WHAT YOU HAVE TO DO = Search the records for the word "Gateway" and copy every line in which it occurs.

Records from a dataset =
'''

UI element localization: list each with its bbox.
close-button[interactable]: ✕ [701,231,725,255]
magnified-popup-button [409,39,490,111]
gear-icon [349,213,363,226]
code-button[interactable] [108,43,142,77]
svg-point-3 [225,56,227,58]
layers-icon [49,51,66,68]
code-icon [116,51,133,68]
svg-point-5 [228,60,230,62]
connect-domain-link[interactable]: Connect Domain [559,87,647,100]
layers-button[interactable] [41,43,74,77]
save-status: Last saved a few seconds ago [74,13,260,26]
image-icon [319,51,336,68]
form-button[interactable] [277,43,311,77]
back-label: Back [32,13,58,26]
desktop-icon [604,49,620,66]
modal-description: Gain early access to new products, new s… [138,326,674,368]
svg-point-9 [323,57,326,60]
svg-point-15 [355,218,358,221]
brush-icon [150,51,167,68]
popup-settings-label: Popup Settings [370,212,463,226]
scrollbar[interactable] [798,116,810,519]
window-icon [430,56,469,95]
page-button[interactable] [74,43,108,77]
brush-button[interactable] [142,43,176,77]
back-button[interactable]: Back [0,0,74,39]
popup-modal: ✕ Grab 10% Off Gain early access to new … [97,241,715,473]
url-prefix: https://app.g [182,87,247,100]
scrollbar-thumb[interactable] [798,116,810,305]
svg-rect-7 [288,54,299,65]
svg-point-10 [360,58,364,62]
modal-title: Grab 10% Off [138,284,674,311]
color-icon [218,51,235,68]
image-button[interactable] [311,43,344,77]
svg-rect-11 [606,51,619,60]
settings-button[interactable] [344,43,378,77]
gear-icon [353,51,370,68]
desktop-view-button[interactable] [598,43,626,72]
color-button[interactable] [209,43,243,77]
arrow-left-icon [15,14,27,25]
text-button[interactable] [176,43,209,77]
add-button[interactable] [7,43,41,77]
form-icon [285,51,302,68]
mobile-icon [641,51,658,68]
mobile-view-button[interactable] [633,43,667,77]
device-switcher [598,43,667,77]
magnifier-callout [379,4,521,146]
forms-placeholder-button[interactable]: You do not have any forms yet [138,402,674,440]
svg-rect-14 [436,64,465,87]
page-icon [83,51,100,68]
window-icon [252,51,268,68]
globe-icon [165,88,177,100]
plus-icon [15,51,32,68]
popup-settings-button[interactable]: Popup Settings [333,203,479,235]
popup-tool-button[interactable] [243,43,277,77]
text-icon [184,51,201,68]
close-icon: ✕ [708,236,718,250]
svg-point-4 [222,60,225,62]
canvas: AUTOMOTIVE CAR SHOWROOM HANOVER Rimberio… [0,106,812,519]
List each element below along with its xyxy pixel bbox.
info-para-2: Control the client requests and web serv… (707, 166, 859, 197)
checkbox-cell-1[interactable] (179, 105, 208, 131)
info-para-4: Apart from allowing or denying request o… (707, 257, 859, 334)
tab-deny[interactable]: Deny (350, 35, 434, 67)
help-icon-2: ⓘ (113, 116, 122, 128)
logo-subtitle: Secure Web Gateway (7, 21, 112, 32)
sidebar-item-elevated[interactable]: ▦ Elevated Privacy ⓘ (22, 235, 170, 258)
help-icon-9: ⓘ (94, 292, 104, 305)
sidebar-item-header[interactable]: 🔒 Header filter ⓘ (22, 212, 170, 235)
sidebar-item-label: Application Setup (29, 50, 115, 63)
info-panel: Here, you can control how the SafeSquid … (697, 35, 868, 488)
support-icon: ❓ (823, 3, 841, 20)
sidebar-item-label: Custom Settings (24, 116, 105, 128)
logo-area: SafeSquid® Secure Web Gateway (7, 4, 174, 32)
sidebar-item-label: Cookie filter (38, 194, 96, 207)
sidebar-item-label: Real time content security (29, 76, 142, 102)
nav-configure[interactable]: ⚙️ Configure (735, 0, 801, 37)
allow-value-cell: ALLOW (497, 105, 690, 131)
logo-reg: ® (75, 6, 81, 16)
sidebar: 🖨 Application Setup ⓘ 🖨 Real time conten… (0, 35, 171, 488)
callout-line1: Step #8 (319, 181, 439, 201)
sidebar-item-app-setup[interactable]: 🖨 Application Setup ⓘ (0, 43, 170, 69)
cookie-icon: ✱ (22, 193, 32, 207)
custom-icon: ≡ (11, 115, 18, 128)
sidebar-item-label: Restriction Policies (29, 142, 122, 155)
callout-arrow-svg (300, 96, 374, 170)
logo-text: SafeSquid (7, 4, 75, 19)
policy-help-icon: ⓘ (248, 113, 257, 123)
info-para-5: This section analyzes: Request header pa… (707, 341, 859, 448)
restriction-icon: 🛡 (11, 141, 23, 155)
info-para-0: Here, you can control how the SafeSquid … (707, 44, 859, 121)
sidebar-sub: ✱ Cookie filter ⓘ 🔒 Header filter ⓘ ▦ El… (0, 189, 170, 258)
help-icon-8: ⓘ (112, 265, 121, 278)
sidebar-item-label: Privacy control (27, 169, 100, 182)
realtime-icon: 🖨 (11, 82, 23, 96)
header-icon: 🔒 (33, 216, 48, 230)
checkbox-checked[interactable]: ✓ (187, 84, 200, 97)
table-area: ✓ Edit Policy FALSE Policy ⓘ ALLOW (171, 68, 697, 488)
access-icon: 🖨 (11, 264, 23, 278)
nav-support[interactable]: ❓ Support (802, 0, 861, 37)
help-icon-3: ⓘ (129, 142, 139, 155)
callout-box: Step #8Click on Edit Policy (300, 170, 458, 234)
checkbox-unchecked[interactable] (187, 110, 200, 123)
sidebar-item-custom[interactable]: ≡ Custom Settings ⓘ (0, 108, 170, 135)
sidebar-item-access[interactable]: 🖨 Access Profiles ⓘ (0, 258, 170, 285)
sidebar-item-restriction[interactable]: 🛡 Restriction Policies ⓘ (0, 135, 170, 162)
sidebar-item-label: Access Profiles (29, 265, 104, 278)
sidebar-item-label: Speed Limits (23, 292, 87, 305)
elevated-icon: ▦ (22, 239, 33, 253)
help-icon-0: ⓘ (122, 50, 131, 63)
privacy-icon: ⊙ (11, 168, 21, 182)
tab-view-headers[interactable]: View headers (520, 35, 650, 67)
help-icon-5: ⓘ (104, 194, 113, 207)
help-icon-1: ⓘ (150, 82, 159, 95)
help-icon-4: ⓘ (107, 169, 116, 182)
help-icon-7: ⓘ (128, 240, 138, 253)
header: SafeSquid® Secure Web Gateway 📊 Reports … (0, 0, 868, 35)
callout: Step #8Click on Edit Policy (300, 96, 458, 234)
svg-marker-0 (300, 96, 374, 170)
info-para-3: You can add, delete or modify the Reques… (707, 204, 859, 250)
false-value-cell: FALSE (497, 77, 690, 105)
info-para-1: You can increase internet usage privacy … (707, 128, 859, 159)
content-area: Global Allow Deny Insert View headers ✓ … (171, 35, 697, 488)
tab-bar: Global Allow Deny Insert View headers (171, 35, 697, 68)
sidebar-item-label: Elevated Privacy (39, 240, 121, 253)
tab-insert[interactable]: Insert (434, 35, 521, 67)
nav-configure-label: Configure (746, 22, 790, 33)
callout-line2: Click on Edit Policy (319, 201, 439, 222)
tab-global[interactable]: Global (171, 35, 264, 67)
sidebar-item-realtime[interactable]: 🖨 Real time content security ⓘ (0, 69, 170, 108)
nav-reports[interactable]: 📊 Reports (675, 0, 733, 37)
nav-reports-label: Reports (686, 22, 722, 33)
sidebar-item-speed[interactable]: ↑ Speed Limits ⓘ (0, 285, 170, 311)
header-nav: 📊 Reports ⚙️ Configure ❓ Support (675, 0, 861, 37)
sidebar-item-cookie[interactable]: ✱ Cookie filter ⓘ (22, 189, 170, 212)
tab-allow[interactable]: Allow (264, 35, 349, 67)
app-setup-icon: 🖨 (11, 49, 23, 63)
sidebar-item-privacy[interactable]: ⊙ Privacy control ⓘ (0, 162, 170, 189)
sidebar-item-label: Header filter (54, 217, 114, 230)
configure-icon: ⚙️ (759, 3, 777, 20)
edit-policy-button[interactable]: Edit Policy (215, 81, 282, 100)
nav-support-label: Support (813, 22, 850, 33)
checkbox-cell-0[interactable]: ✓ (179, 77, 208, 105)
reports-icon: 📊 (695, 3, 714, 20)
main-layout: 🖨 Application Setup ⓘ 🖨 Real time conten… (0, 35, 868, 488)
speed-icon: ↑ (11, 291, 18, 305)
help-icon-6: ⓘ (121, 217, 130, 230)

'''

RESULT =
logo-subtitle: Secure Web Gateway (7, 21, 112, 32)
logo-area: SafeSquid® Secure Web Gateway (7, 4, 174, 32)
header: SafeSquid® Secure Web Gateway 📊 Reports … (0, 0, 868, 35)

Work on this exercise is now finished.